The Patuxet were a Native American band of the Wampanoag confederation. They lived primarily in and around modern-day Plymouth, Massachusetts, and were among the first Native Americans encountered by European settlers in the region in the early 17th century. Most of the population subsequently died of epidemic infectious diseases. The last of the Patuxet – an individual named Tisquantum (a.k.a. "Squanto"), who played an important role in the survival of the Pilgrim colony at Plymouth – died in 1622.

==Devastation==

The Patuxet were wiped out by a series of plagues that decimated the indigenous peoples of southeastern New England in the second decade of the 17th century. The epidemics which swept across New England and the Canadian Maritimes between 1614 and 1620 were especially devastating to the Wampanoag and neighboring Massachusett, with mortality reaching 100% in many mainland villages. When the Pilgrims landed in 1620, all the Patuxet except Tisquantum had died. The plagues have been attributed variously to smallpox, leptospirosis, and other diseases.

==The last Patuxet==

Some European expedition captains were known to increase profits by capturing natives to sell as slaves. Such was the case when Thomas Hunt kidnapped several Wampanoag in 1614 in order to sell them later in Spain. One of Hunt's captives was a Patuxet named Tisquantum, who eventually came to be known as Squanto (a nickname given to him by his friend William Bradford). After Tisquantum regained his freedom, he was able to work his way to England where he lived for several years, working with a shipbuilder.

He signed on as an interpreter for a British expedition to Newfoundland. From there Tisquantum went back to his home, only to discover that, in his absence, epidemics had killed everyone in his village.

Tisquantum succumbed to a fever in November 1622.

==The Pilgrims==
The first settlers of Plymouth Colony (modern Plymouth, Massachusetts), sited their colony at the location of a former Patuxet village, named "Port St. Louis" (Samuel de Champlain, 1605) or "Accomack" (John Smith, 1614). By 1616, the site had been renamed "New Plimoth" in Smith's A Description of New England after a suggestion by Prince Charles of England. When the Pilgrim Settlers decided to make their settlement, the land that had been cleared and cultivated by the prior inhabitants (since dead through disease) was a primary reason for the location.

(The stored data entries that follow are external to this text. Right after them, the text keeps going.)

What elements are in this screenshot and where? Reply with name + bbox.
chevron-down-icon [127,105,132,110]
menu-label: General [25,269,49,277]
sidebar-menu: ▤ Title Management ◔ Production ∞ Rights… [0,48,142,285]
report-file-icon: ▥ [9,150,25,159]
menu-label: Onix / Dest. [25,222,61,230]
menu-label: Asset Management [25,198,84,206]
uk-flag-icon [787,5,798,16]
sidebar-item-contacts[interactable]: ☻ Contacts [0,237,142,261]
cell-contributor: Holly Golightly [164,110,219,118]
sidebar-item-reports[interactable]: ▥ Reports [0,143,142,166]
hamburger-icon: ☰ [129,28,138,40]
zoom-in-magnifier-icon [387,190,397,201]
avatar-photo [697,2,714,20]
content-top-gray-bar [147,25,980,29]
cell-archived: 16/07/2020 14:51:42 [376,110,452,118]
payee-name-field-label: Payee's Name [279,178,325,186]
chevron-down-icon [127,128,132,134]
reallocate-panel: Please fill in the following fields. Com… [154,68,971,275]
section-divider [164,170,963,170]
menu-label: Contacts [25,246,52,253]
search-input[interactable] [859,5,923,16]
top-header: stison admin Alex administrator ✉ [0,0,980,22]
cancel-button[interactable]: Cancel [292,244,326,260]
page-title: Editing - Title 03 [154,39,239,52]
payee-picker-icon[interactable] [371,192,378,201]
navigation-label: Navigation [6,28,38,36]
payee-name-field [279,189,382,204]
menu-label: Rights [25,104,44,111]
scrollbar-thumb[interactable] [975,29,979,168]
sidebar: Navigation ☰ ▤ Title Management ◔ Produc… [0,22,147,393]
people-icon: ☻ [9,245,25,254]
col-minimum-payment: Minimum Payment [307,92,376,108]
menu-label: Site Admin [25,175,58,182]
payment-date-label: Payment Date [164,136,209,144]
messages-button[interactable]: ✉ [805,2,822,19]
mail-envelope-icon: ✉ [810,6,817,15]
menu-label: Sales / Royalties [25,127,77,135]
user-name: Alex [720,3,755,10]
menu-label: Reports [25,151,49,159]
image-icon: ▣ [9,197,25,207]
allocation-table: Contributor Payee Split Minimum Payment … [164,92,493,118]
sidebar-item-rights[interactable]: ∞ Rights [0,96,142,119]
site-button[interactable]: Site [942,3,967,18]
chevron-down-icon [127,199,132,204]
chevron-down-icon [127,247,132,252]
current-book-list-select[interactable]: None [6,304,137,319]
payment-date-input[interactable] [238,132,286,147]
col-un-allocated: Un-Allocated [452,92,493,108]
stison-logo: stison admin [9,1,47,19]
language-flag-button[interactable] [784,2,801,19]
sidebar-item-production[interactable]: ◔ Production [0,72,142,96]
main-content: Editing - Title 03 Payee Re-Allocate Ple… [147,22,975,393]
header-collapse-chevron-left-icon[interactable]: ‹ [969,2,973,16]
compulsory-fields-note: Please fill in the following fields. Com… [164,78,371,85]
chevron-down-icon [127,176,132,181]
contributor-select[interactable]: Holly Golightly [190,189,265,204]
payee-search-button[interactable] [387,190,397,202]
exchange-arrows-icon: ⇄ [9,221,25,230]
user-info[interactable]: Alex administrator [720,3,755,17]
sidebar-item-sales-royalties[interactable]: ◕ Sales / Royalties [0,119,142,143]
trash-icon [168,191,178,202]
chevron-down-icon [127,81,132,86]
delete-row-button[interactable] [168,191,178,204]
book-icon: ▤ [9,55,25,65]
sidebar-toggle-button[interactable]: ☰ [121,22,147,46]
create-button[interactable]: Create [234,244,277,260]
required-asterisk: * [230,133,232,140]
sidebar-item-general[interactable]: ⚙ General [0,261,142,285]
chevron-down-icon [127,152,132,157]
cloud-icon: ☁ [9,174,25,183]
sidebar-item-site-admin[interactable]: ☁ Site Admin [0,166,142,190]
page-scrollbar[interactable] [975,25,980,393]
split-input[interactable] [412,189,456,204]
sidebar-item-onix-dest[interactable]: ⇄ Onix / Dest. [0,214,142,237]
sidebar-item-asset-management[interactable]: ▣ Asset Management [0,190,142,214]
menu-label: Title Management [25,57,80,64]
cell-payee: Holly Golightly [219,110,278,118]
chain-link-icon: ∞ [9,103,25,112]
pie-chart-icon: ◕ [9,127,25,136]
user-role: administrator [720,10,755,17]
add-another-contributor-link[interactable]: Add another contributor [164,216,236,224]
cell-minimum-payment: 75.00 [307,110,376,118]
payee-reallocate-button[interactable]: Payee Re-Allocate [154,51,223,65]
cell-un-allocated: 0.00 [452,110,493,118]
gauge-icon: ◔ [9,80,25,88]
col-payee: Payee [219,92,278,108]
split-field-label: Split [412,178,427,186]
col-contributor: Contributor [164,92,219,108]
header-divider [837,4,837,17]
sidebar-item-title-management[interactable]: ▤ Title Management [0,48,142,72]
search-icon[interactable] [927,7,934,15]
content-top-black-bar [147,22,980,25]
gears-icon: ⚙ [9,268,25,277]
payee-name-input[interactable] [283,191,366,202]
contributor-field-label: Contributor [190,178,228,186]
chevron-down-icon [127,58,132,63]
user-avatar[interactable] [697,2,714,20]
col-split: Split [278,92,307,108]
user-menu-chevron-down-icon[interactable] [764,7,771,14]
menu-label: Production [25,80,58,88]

Tisquantum was instrumental in the survival of the colony of English settlers at Plymouth. Samoset, a Pemaquid (Abenaki) sachem from Maine, introduced himself to the Pilgrims upon their arrival in 1620. Shortly thereafter, he introduced Tisquantum (who presumably spoke better English) to the Pilgrims, who had settled at the site of Squanto's former village. From that point onward, Squanto devoted himself to helping the Pilgrims. Whatever his motivations, with great kindness and patience, he taught the English the skills they needed to survive, including how best to cultivate varieties of the Three Sisters: beans, maize and squash.

Although Samoset appears to have been important in establishing initial relations with the Pilgrims, Squanto was undoubtedly the main factor in the Pilgrims' survival. In addition, he also served as an intermediary between the Pilgrims and Massasoit, the Grand Sachem of the Wampanoag (original name Ousamequin or "Yellow Feather"). As such, he was instrumental in the friendship treaty that the two signed, allowing the settlers to occupy the area around the former Patuxet village. Massasoit honored this treaty until his death in 1661.

==Thanksgiving==
In the fall of 1621, the Plymouth colonists and Wampanoag shared an autumn harvest feast. This three-day celebration involving the entire village and about 90 Wampanoag has been celebrated as a symbol of cooperation and interaction between English colonists and Native Americans. The event later inspired 19th-century Americans to establish Thanksgiving as a national holiday in the United States. The harvest celebration took place at the historic site of the Patuxet villages. Squanto's involvement as an intermediary in negotiating the friendship treaty with Massasoit led to the joint feast between the Pilgrims and Wampanoag. This feast was a celebration of the first successful harvest season of the colonists.